At the rear of the basilica the peninsula narrows to a shape reminiscent of the bow of a battle ship. This is incongruous with history but fits into the massive scale of the 14 metre tall equestrian statue of William 1of Germany. As if the ground level view wasn’t magnificent enough the cable car leading up to the Fortress Ehrenbreitstein gives a vista from 118 metres in the air.

Once again accessibility is built in as standard with wide, level and politely slow access as the cable car gently glides through the station to collect her passengers. (Because the station is always manned, you can actually request that the car stops to give you time to board at your own speed.)

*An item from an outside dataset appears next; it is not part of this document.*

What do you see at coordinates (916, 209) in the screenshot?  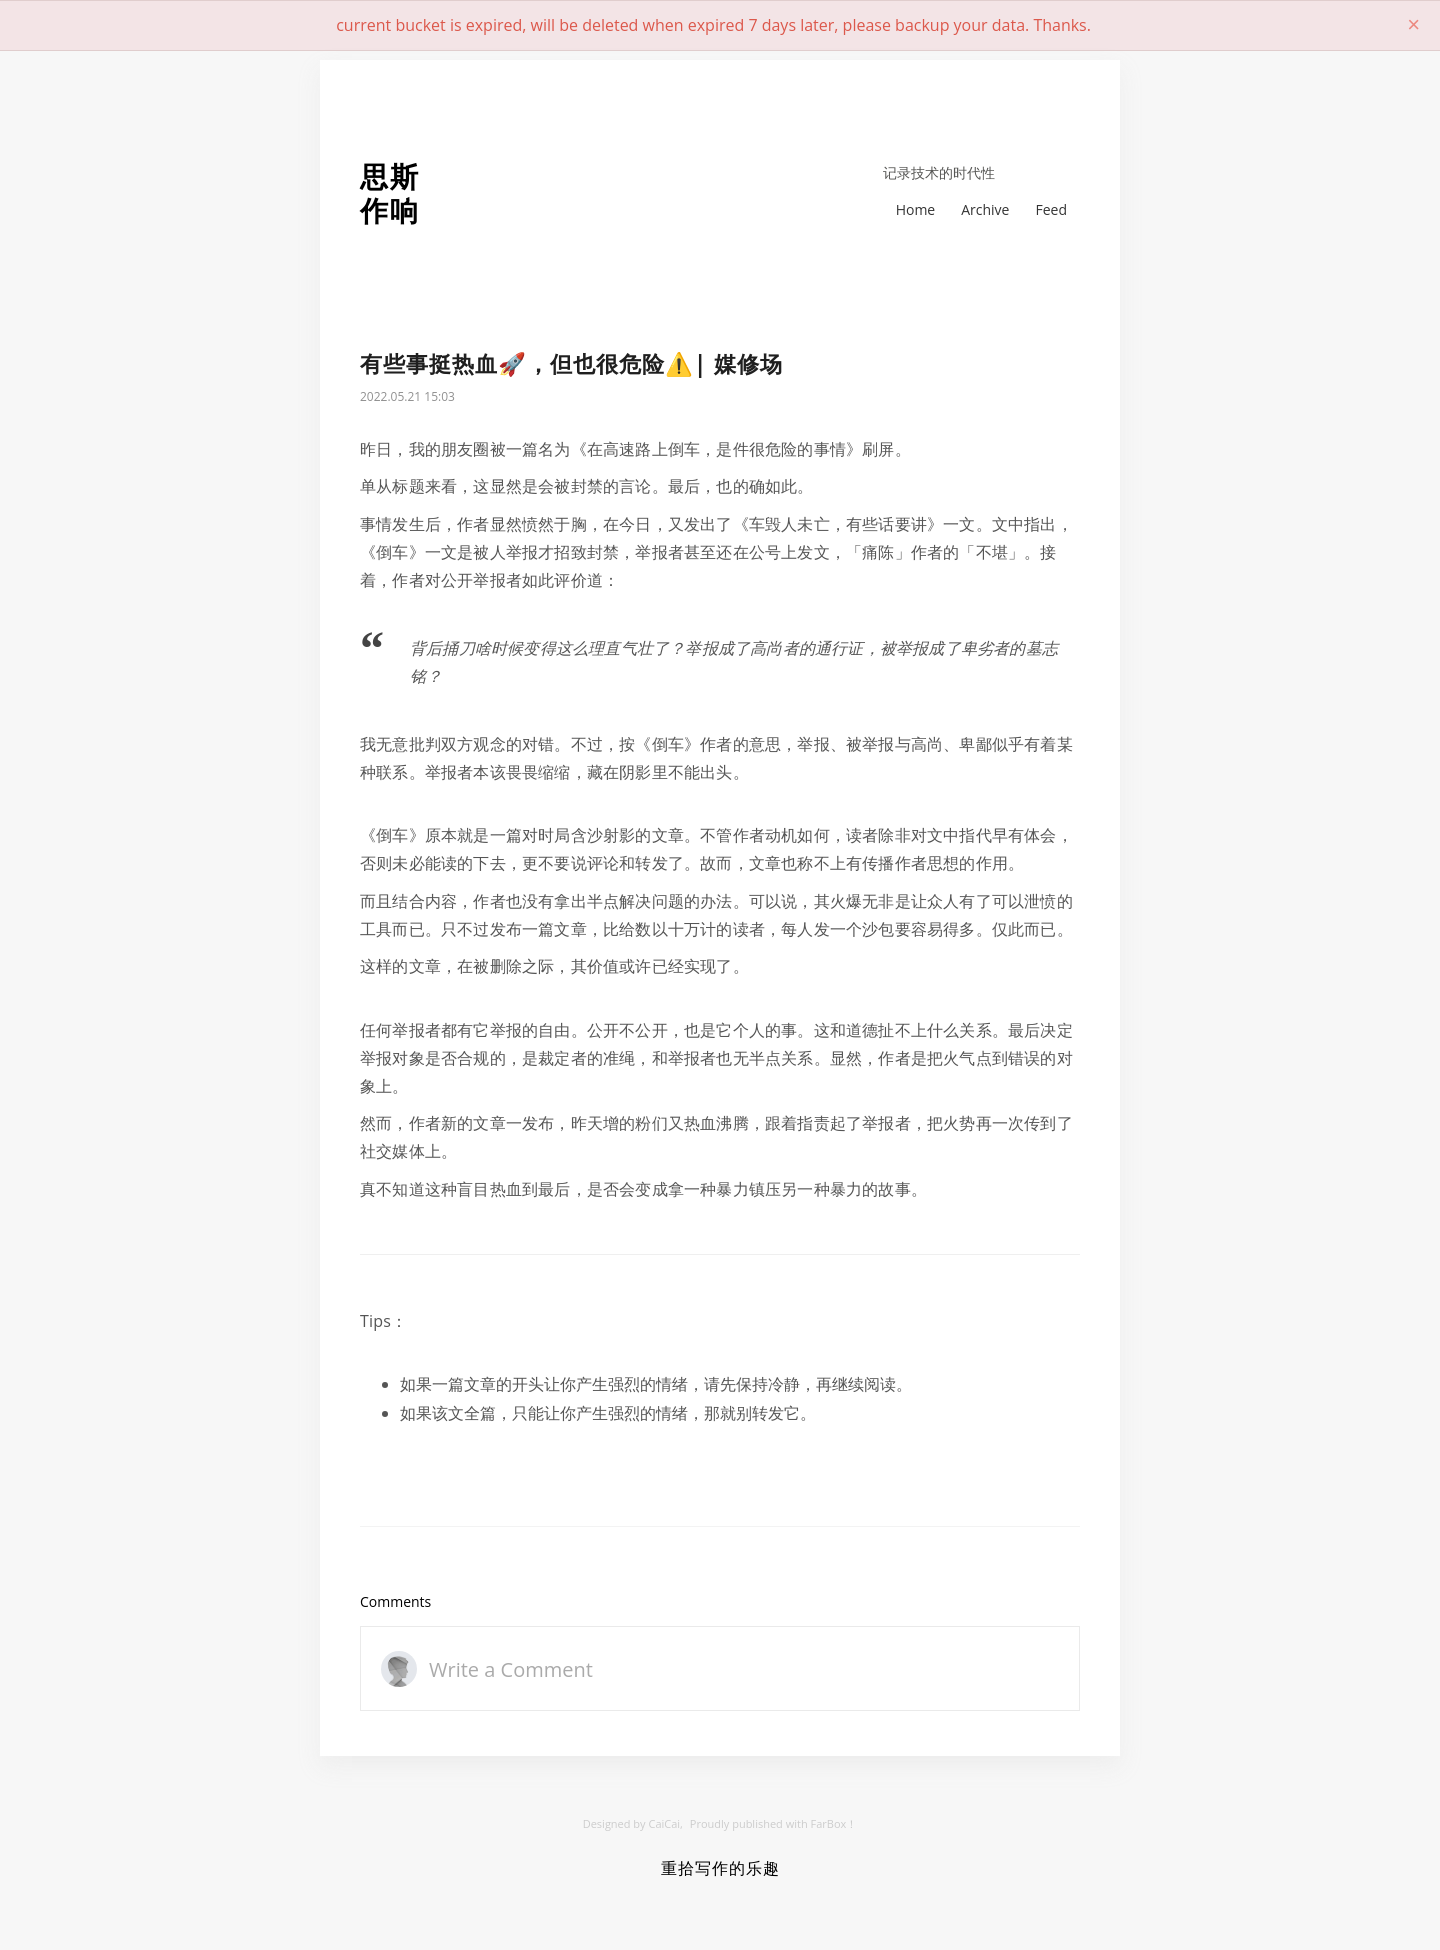 I see `Home` at bounding box center [916, 209].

Once at the top of what is Germany’s longest cable tram there’s a tremendous view across the valley and access to the historic Fortress Ehrenbreitstein that has kept watch over the city for centuries. Again, with audio-guides, ramps and even a route for blind people to follow with their canes etched into the ground it’s another example of the care with which the city accepts disability.

Where to stay

Mercure Hotel Koblenz

Strolling distance from town and positioned next to the river with plenty of access. www.mercure.com/Koblenz

Restaurant (and hotel): Diehl’s Hotel overlooks the confluence and has several accessible rooms.

www.diehls-hotel.de/1/

Koblenz tourist board:

www.koblenz.de


Berlin

Berlin is a city that prides itself on welcoming everybody as equals and has effectively taken away the barriers that can so often frustrate disabled tourists.

Barrier Free is a simple concept that’s been attracting followers involved in all aspects of disability travel in Germany such as attractions, hotels and even train operator, Deutsche Bahn (who’ve incorporated facilities for visually and hearing impaired people as well as lifts and the like for people with mobility issues in major stations like Hauptbahnhof). The idea is simple; to become more inclusive, specifically towards disabled people in terms of access and facilities.

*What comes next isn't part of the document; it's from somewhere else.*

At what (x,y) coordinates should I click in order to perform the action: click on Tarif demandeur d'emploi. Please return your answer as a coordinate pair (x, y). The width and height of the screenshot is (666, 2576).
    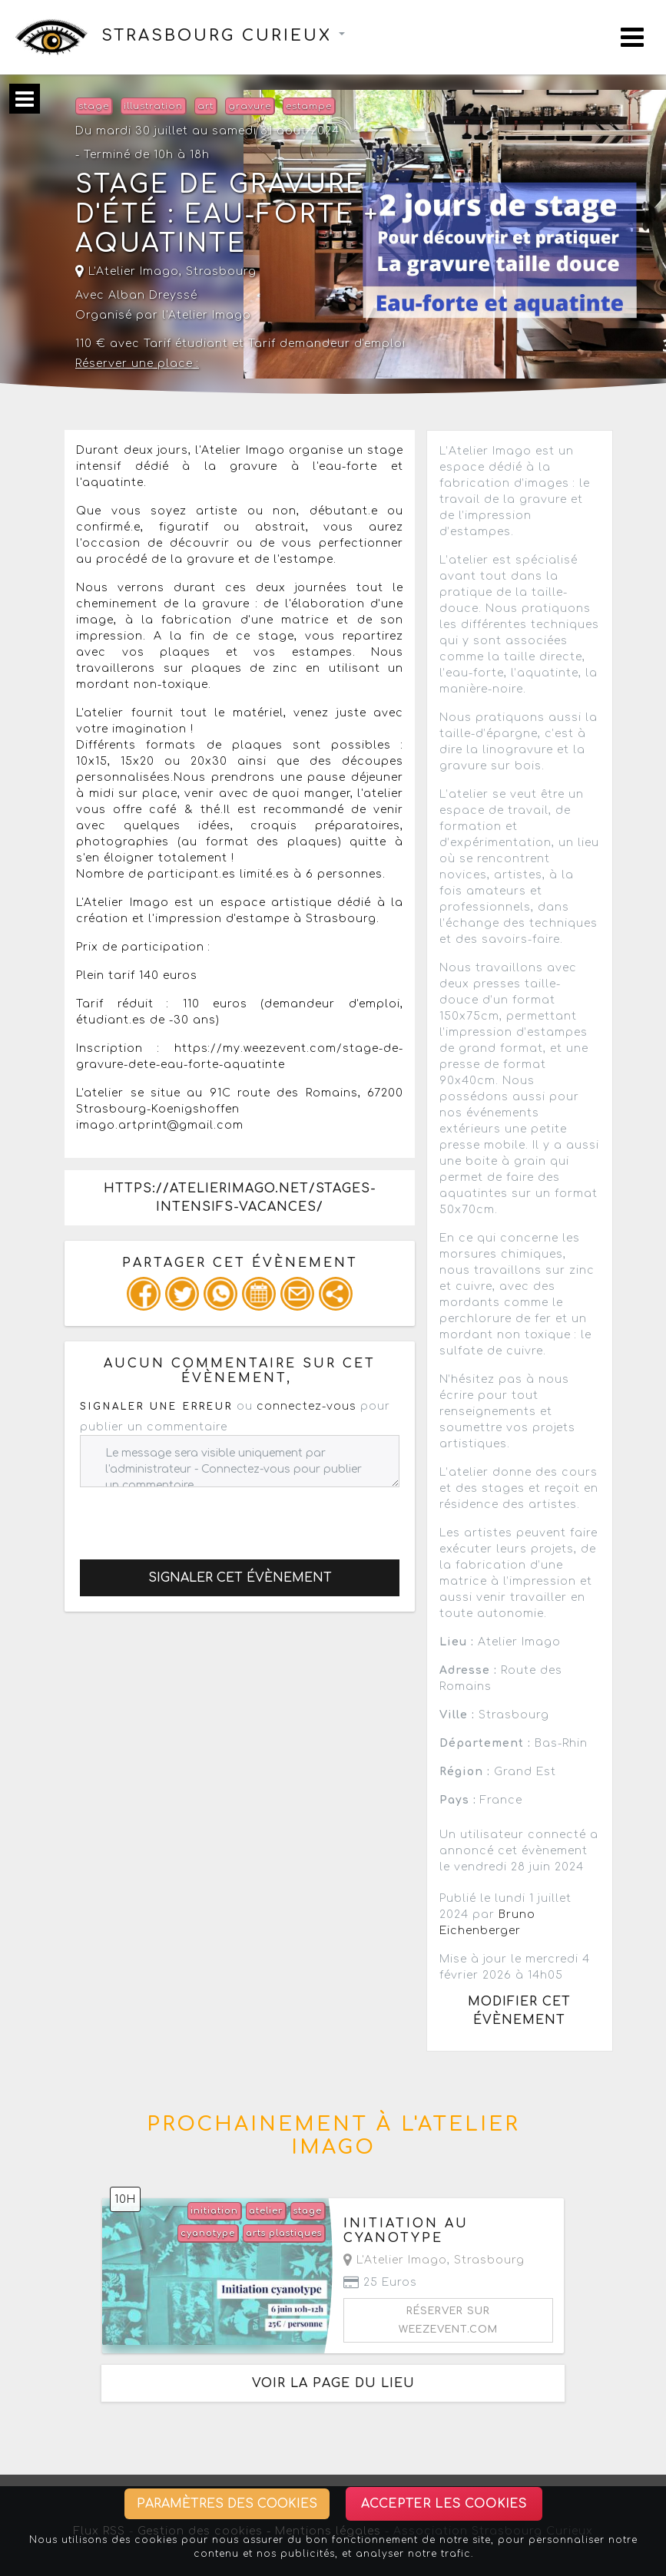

Berlin is a city that wears its history lightly but at the same time visibly. There are still large portions of the notorious Wall left standing in situ as a reminder to darker times. Perhaps a different city might have cleaned up entirely in an effort to forget the catastrophic misjudgements of the past.

Anybody that visits Berlin will immediately feel the warmth and charm of the place. Some of our clichés are somewhere nearer the mark than others, such as those that suggest that Germans are organised and tidy of mind. This, of course, is no bad thing when strolling around clean and pleasant city centre environs punctuated with green spaces and frilled with lines of trees. The pavements are broad, level and in some places, segmented for the use of wheels and walkers. Berlin is a cycling city and this lends itself very neatly to the needs of people with mobility impairments and particularly to wheelchair users.

Progressive

Berlin retains a huge respect for its past but manages to combine this with a progressive perspective based on universal design and inclusivity.

If proof were needed, a trip to the Reichstag, home to the German Government is all that’s needed to reassure you that the Barrier Free movement means just that. The dome of the building has literally been replaced by a glass structure of the same shape so that people can stroll around the interior spiral ramp, taking in magnificent 360 degree views as they go.

Berliners are very clearly determined that division be a thing of the past and that divisive barriers have no place in their home. Since the Wall came down there has quite obviously been a collected sense that inclusion is to be a vital part of what makes Berlin so great. Berlin is now home to a hugely diverse community of people from 180 different countries and as recently as 2012 in fact, Berlin received the Access City Award, the highest mark of distinction of its kind from the European Commission.

Where to stay:

Scandic, Berlin Potsdamer Platz

Situated about a mile away from the Brandenburg Gate, this smart and modern hotel offers a high standard of access and facilities, including the small touches like stick holders and vibrating alarm clocks.

Apparently, this part of the city was under British control during the division of Berlin so it’s virtually home-from-home!